What the task requires:
From the first line of the records through the line containing "kartojasi it privalomas", retype every line exactly and nothing else.

(Stored data entries)
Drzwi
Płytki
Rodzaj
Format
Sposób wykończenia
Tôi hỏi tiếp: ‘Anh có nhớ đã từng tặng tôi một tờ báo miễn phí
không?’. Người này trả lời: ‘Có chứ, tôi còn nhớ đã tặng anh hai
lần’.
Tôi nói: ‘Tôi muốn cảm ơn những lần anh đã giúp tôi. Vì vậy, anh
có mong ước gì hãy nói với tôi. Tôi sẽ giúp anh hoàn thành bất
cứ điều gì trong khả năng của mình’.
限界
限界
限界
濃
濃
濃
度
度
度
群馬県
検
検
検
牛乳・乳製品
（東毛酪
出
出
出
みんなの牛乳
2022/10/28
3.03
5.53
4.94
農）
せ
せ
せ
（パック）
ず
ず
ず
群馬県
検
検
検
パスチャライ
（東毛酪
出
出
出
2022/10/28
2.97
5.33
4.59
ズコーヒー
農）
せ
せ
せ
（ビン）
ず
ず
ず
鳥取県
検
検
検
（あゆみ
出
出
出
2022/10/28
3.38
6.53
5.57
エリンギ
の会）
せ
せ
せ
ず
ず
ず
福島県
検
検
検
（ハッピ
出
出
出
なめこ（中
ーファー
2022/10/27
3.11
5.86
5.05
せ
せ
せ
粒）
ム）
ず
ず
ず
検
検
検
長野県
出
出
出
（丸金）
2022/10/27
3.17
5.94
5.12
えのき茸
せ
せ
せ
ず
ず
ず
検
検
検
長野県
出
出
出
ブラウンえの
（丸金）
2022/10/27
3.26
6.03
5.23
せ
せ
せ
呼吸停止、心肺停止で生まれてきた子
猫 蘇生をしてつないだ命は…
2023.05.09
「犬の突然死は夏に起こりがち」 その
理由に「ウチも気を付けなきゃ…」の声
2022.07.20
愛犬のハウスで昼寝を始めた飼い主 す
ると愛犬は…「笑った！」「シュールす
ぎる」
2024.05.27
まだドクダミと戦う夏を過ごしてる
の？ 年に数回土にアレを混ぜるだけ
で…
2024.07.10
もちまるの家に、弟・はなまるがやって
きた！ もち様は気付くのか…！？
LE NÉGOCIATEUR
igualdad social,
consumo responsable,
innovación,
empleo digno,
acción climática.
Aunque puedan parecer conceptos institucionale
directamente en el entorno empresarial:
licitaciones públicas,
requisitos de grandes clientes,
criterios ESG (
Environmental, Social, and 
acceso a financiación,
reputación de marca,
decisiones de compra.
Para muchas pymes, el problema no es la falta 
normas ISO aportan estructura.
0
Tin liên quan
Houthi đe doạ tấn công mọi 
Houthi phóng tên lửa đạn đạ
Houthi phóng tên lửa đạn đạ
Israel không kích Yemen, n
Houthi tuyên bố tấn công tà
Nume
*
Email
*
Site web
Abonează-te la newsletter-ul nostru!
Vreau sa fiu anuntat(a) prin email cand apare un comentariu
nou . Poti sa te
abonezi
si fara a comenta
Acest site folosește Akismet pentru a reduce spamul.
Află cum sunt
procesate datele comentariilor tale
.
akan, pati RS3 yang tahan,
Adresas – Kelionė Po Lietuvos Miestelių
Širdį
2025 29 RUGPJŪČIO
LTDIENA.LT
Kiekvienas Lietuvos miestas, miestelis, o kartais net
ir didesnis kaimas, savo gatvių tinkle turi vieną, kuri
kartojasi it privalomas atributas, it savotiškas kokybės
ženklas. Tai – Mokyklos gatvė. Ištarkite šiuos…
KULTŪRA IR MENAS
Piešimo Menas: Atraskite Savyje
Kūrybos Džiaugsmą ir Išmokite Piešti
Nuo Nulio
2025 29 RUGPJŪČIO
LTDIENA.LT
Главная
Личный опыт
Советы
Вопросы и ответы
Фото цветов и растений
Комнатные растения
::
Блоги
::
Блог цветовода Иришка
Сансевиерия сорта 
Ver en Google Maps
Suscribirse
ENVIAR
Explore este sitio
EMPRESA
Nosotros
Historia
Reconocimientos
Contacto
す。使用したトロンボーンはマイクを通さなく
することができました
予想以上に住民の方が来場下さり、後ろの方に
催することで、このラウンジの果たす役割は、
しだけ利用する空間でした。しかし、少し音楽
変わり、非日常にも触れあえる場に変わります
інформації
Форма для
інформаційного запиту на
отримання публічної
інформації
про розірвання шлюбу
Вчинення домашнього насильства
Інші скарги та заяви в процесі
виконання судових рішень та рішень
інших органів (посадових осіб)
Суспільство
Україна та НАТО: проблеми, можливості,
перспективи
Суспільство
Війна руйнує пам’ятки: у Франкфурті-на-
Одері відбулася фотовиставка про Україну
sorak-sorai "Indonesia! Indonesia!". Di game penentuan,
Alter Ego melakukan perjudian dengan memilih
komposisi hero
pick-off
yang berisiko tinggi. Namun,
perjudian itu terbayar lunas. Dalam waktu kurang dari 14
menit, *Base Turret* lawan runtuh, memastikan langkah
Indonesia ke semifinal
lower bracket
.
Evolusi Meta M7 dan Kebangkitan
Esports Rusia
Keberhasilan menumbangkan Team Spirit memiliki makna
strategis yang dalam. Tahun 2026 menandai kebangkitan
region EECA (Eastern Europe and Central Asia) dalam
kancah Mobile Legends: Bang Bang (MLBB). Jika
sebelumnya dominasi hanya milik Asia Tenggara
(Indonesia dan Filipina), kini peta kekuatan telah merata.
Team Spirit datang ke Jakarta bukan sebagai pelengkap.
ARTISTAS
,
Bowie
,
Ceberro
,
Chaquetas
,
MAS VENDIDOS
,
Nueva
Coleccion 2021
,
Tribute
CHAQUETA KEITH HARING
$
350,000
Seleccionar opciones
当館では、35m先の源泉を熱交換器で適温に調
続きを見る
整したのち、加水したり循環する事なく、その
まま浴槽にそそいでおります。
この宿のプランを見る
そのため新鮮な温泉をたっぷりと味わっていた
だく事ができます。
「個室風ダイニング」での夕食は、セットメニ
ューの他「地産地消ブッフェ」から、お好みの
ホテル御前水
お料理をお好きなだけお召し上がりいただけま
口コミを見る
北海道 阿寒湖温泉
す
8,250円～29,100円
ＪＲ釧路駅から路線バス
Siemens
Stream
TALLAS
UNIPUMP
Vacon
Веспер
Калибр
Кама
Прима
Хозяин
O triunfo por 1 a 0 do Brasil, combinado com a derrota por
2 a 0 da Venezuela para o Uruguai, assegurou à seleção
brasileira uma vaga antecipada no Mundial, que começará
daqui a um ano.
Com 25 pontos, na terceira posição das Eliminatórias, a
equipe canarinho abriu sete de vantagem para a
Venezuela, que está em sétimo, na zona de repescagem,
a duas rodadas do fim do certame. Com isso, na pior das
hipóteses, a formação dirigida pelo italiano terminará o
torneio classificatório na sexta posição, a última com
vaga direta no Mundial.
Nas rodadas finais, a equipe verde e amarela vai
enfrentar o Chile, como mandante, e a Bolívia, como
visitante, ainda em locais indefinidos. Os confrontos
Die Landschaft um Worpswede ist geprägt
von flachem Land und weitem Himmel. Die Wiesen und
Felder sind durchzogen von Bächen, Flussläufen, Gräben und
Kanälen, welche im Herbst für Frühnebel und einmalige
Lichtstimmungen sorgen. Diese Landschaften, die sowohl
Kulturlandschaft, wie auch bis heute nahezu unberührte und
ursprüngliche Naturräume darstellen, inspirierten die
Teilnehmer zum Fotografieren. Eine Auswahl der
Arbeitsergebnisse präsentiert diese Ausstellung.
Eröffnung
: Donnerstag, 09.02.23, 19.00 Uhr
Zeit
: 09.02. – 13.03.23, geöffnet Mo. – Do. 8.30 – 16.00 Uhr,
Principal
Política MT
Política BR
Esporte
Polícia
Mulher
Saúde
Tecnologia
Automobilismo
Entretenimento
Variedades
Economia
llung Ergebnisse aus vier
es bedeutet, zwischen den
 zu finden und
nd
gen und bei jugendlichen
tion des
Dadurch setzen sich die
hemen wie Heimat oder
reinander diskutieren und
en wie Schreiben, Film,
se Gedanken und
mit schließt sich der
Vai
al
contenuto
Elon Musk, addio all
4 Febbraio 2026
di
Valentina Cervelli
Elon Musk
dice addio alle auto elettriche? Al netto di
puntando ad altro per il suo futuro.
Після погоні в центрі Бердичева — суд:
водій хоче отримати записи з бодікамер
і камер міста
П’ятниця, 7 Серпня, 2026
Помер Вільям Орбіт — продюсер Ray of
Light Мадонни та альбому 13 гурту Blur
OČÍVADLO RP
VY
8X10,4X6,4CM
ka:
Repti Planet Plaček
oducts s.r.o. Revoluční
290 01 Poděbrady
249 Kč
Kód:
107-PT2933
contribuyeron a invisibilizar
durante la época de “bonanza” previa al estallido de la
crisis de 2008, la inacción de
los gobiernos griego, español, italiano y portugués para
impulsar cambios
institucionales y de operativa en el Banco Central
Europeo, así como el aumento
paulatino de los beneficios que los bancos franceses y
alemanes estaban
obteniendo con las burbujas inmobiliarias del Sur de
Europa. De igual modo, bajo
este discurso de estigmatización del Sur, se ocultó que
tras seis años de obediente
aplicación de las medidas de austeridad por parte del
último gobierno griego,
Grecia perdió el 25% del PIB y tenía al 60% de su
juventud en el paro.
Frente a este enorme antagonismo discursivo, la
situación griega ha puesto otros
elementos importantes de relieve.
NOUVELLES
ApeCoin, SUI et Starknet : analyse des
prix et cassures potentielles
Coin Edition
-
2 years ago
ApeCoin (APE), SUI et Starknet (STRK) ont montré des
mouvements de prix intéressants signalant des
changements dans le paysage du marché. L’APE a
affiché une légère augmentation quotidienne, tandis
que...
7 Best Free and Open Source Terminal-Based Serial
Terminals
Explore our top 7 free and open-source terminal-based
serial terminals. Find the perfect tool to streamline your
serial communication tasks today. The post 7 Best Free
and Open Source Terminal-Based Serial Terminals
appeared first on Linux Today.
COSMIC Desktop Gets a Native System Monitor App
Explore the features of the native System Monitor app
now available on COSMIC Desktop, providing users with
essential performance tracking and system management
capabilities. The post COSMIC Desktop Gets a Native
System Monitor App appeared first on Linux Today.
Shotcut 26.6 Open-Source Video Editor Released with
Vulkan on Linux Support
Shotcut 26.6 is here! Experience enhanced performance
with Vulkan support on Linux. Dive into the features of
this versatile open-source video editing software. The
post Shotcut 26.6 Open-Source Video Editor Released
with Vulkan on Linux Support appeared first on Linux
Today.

Result:
Drzwi
Płytki
Rodzaj
Format
Sposób wykończenia
Tôi hỏi tiếp: ‘Anh có nhớ đã từng tặng tôi một tờ báo miễn phí
không?’. Người này trả lời: ‘Có chứ, tôi còn nhớ đã tặng anh hai
lần’.
Tôi nói: ‘Tôi muốn cảm ơn những lần anh đã giúp tôi. Vì vậy, anh
có mong ước gì hãy nói với tôi. Tôi sẽ giúp anh hoàn thành bất
cứ điều gì trong khả năng của mình’.
限界
限界
限界
濃
濃
濃
度
度
度
群馬県
検
検
検
牛乳・乳製品
（東毛酪
出
出
出
みんなの牛乳
2022/10/28
3.03
5.53
4.94
農）
せ
せ
せ
（パック）
ず
ず
ず
群馬県
検
検
検
パスチャライ
（東毛酪
出
出
出
2022/10/28
2.97
5.33
4.59
ズコーヒー
農）
せ
せ
せ
（ビン）
ず
ず
ず
鳥取県
検
検
検
（あゆみ
出
出
出
2022/10/28
3.38
6.53
5.57
エリンギ
の会）
せ
せ
せ
ず
ず
ず
福島県
検
検
検
（ハッピ
出
出
出
なめこ（中
ーファー
2022/10/27
3.11
5.86
5.05
せ
せ
せ
粒）
ム）
ず
ず
ず
検
検
検
長野県
出
出
出
（丸金）
2022/10/27
3.17
5.94
5.12
えのき茸
せ
せ
せ
ず
ず
ず
検
検
検
長野県
出
出
出
ブラウンえの
（丸金）
2022/10/27
3.26
6.03
5.23
せ
せ
せ
呼吸停止、心肺停止で生まれてきた子
猫 蘇生をしてつないだ命は…
2023.05.09
「犬の突然死は夏に起こりがち」 その
理由に「ウチも気を付けなきゃ…」の声
2022.07.20
愛犬のハウスで昼寝を始めた飼い主 す
ると愛犬は…「笑った！」「シュールす
ぎる」
2024.05.27
まだドクダミと戦う夏を過ごしてる
の？ 年に数回土にアレを混ぜるだけ
で…
2024.07.10
もちまるの家に、弟・はなまるがやって
きた！ もち様は気付くのか…！？
LE NÉGOCIATEUR
igualdad social,
consumo responsable,
innovación,
empleo digno,
acción climática.
Aunque puedan parecer conceptos institucionale
directamente en el entorno empresarial:
licitaciones públicas,
requisitos de grandes clientes,
criterios ESG (
Environmental, Social, and 
acceso a financiación,
reputación de marca,
decisiones de compra.
Para muchas pymes, el problema no es la falta 
normas ISO aportan estructura.
0
Tin liên quan
Houthi đe doạ tấn công mọi 
Houthi phóng tên lửa đạn đạ
Houthi phóng tên lửa đạn đạ
Israel không kích Yemen, n
Houthi tuyên bố tấn công tà
Nume
*
Email
*
Site web
Abonează-te la newsletter-ul nostru!
Vreau sa fiu anuntat(a) prin email cand apare un comentariu
nou . Poti sa te
abonezi
si fara a comenta
Acest site folosește Akismet pentru a reduce spamul.
Află cum sunt
procesate datele comentariilor tale
.
akan, pati RS3 yang tahan,
Adresas – Kelionė Po Lietuvos Miestelių
Širdį
2025 29 RUGPJŪČIO
LTDIENA.LT
Kiekvienas Lietuvos miestas, miestelis, o kartais net
ir didesnis kaimas, savo gatvių tinkle turi vieną, kuri
kartojasi it privalomas atributas, it savotiškas kokybės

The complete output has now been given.